From mboxrd@z Thu Jan  1 00:00:00 1970
Message-ID: <44CE234A.60203@shadowen.org>
Date: Mon, 31 Jul 2006 16:35:38 +0100
From: Andy Whitcroft <apw@shadowen.org>
MIME-Version: 1.0
Subject: Re: [patch 1/2] mm: speculative get_page
References: <20060726063905.GA32107@wotan.suse.de>
In-Reply-To: <20060726063905.GA32107@wotan.suse.de>
Content-Type: text/plain; charset=ISO-8859-1; format=flowed
Content-Transfer-Encoding: 7bit
Sender: owner-linux-mm@kvack.org
Return-Path: <owner-linux-mm@kvack.org>
To: Nick Piggin <npiggin@suse.de>
Cc: Andrew Morton <akpm@osdl.org>, Linux Memory Management List <linux-mm@kvack.org>
List-ID: <linux-mm.kvack.org>

Nick Piggin wrote:
> If we can be sure that elevating the page_count on a pagecache
> page will pin it, we can speculatively run this operation, and
> subsequently check to see if we hit the right page rather than
> relying on holding a lock or otherwise pinning a reference to the
> page.
> 
> This can be done if get_page/put_page behaves consistently
> throughout the whole tree (ie. if we "get" the page after it has
> been used for something else, we must be able to free it with a
> put_page).
> 
> Actually, there is a period where the count behaves differently:
> when the page is free or if it is a constituent page of a compound
> page. We need an atomic_inc_not_zero operation to ensure we don't
> try to grab the page in either case.
> 
> This patch introduces the core locking protocol to the pagecache
> (ie. adds page_cache_get_speculative, and tweaks some update-side
> code to make it work).
> 
> Signed-off-by: Nick Piggin <npiggin@suse.de>

Ok, this one is a bit scarey but here goes.

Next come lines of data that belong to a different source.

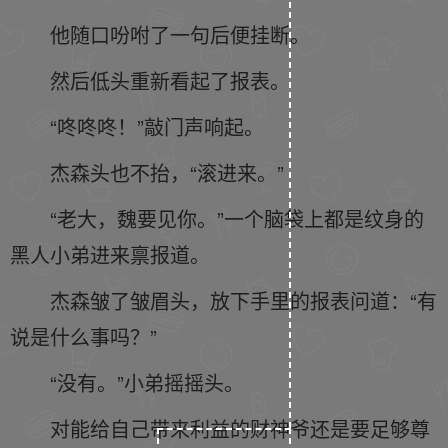
他随口吩咐了一句后便挂断。
然后低头重新看起了报表。
“咚咚咚！”敲门声响起。
杰森头也不抬，“滚进来。”
“老大，魏要见你。”一个脑袋上都是纹身的
黑人小弟进来禀报道。
杰森皱了皱眉头，放下手里的报表问道：“有
说是什么事吗？”
“没有。”小弟摇摇头。
对能给自己带来利益的财神爷还是要足够尊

First question is about performance.  I seem to remember from your OLS 
paper that there was good scaling improvements with this.  Was there any 
benefit to simple cases (one process on SMP)?  There seems to be a good 
deal less locking in here, well without preempt etc anyhow.

>  include/linux/page-flags.h |    7 +++
>  include/linux/pagemap.h    |  103 +++++++++++++++++++++++++++++++++++++++++++++
>  mm/filemap.c               |    4 +
>  mm/migrate.c               |   11 ++++
>  mm/swap_state.c            |    4 +
>  mm/vmscan.c                |   12 +++--
>  6 files changed, 137 insertions(+), 4 deletions(-)
> 
> Index: linux-2.6/include/linux/page-flags.h
> ===================================================================
> --- linux-2.6.orig/include/linux/page-flags.h
> +++ linux-2.6/include/linux/page-flags.h
> @@ -86,6 +86,8 @@
>  #define PG_nosave_free		18	/* Free, should not be written */
>  #define PG_buddy		19	/* Page is free, on buddy lists */
>  
> +#define PG_nonewrefs		20	/* Block concurrent pagecache lookups
> +					 * while testing refcount */

As always ... page flags :(.  It seems pretty key to the stabilisation 
of _count, however are we really relying on that?  (See next comment ...)

>  
>  #if (BITS_PER_LONG > 32)
>  /*
> @@ -247,6 +249,11 @@
>  #define SetPageUncached(page)	set_bit(PG_uncached, &(page)->flags)
>  #define ClearPageUncached(page)	clear_bit(PG_uncached, &(page)->flags)
>  
> +#define PageNoNewRefs(page)	test_bit(PG_nonewrefs, &(page)->flags)
> +#define SetPageNoNewRefs(page)	set_bit(PG_nonewrefs, &(page)->flags)
> +#define ClearPageNoNewRefs(page) clear_bit(PG_nonewrefs, &(page)->flags)
> +#define __ClearPageNoNewRefs(page) __clear_bit(PG_nonewrefs, &(page)->flags)
> +
>  struct page;	/* forward declaration */
>  
>  int test_clear_page_dirty(struct page *page);
> Index: linux-2.6/include/linux/pagemap.h
> ===================================================================
> --- linux-2.6.orig/include/linux/pagemap.h
> +++ linux-2.6/include/linux/pagemap.h
> @@ -11,6 +11,8 @@
>  #include <linux/compiler.h>
>  #include <asm/uaccess.h>
>  #include <linux/gfp.h>
> +#include <linux/page-flags.h>
> +#include <linux/hardirq.h> /* for in_interrupt() */
>  
>  /*
>   * Bits in mapping->flags.  The lower __GFP_BITS_SHIFT bits are the page
> @@ -51,6 +53,107 @@ static inline void mapping_set_gfp_mask(
>  #define page_cache_release(page)	put_page(page)
>  void release_pages(struct page **pages, int nr, int cold);
>  
> +/*
> + * speculatively take a reference to a page.
> + * If the page is free (_count == 0), then _count is untouched, and NULL
> + * is returned. Otherwise, _count is incremented by 1 and page is returned.
> + *
> + * This function must be run in the same rcu_read_lock() section as has
> + * been used to lookup the page in the pagecache radix-tree: this allows
> + * allocators to use a synchronize_rcu() to stabilize _count.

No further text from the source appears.